Whenever a line carries the word "target", pull it out of the entries.

[Saved entries]
____________________

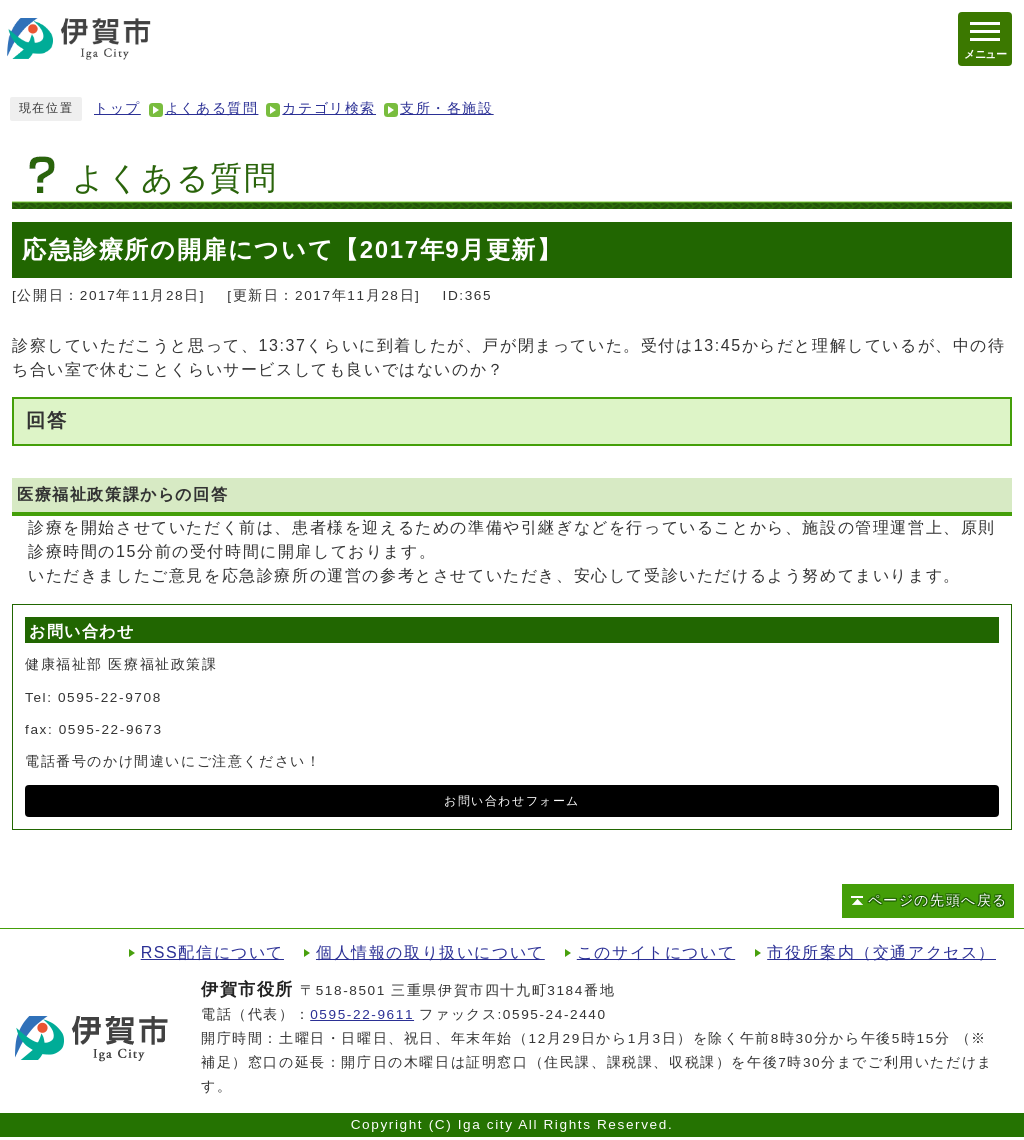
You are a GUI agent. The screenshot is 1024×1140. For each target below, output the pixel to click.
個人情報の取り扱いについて (430, 952)
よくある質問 (212, 108)
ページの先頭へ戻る (938, 900)
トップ (117, 108)
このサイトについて (656, 952)
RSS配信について (212, 952)
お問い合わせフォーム (512, 801)
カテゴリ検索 (329, 108)
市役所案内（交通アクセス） (881, 952)
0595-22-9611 (362, 1014)
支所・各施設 (447, 108)
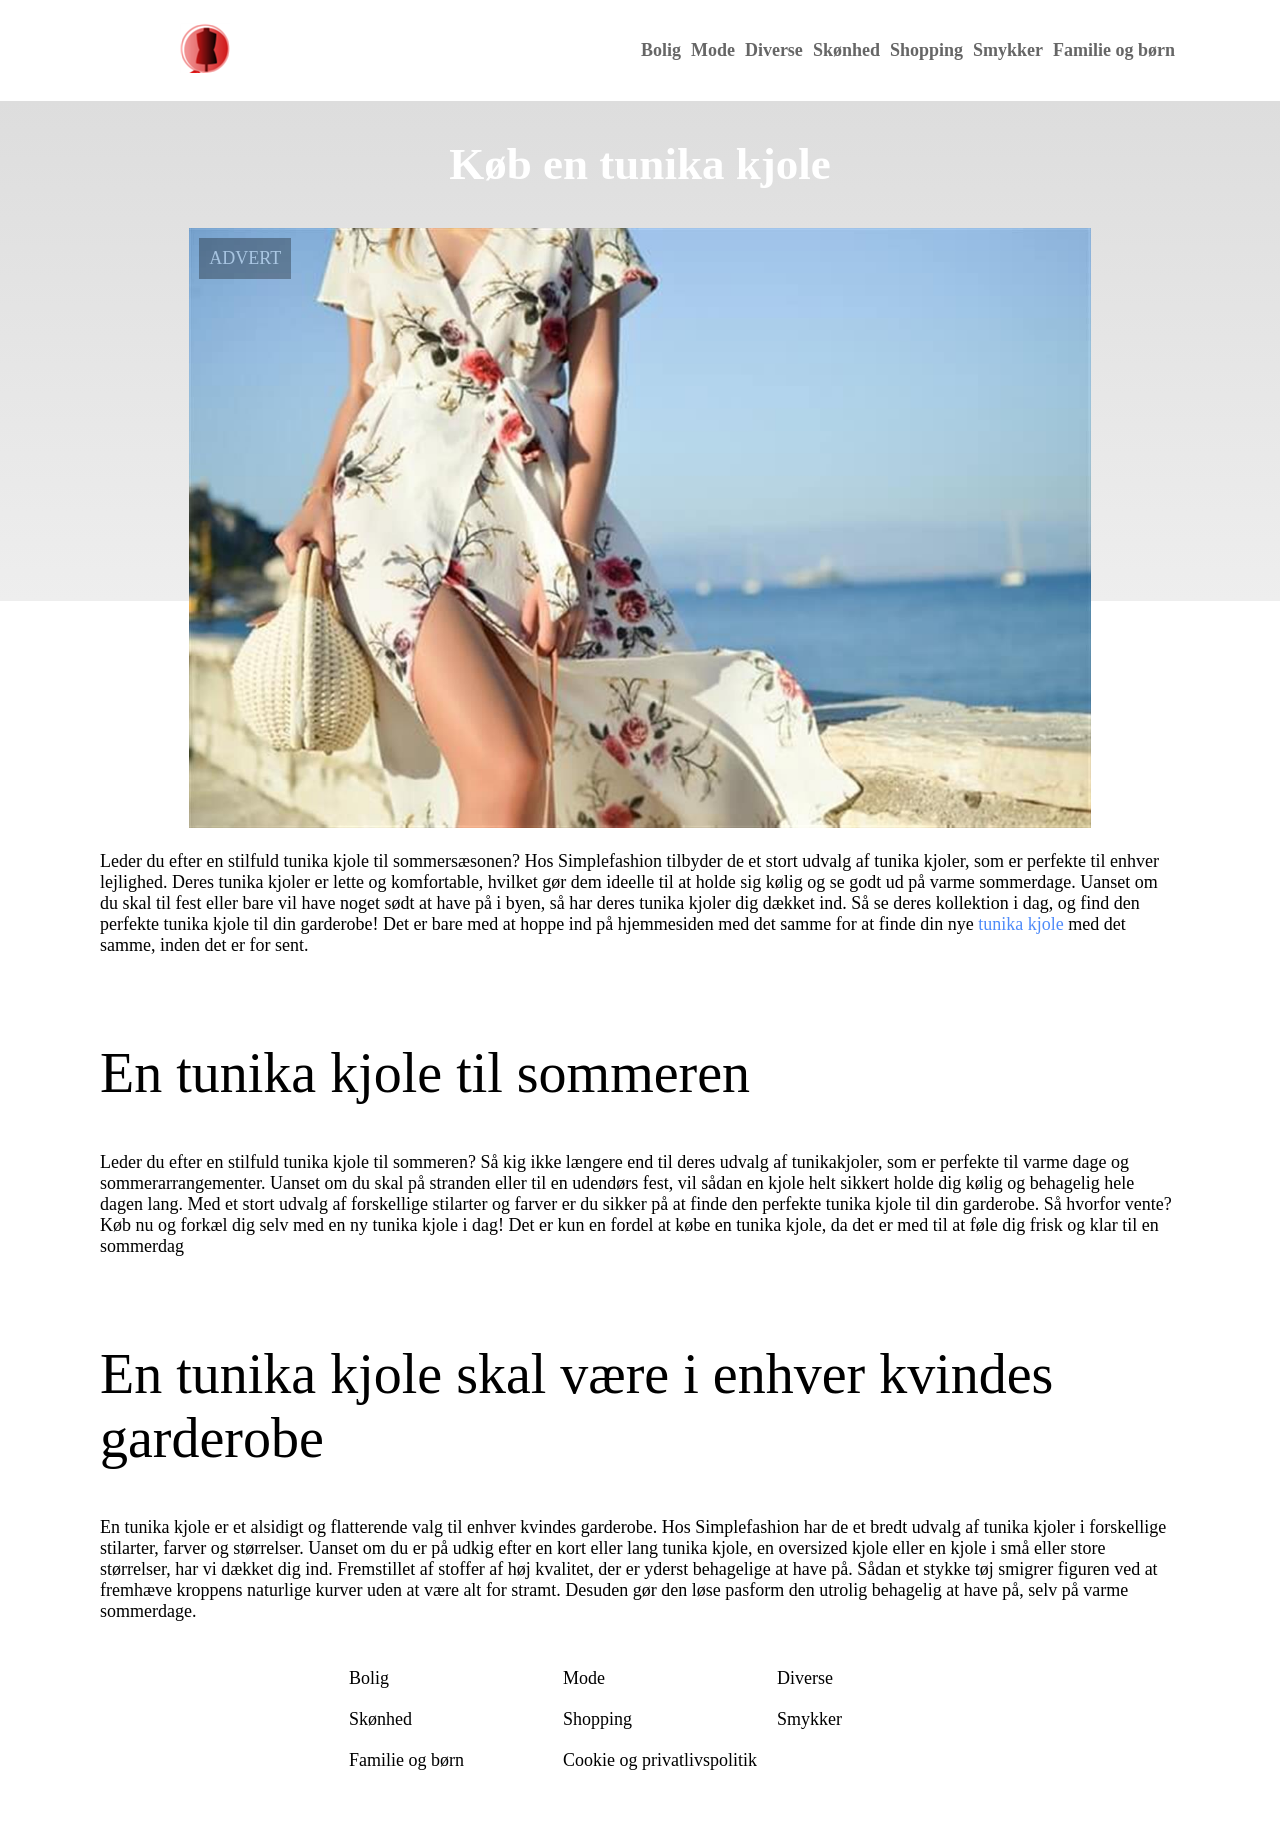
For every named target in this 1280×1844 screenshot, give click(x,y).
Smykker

____________________

• [Task result]
You are a GUI agent. The screenshot is 1024×1140. For each target below, output the pixel to click.
For every named target in this 1280×1844 screenshot, give click(x,y).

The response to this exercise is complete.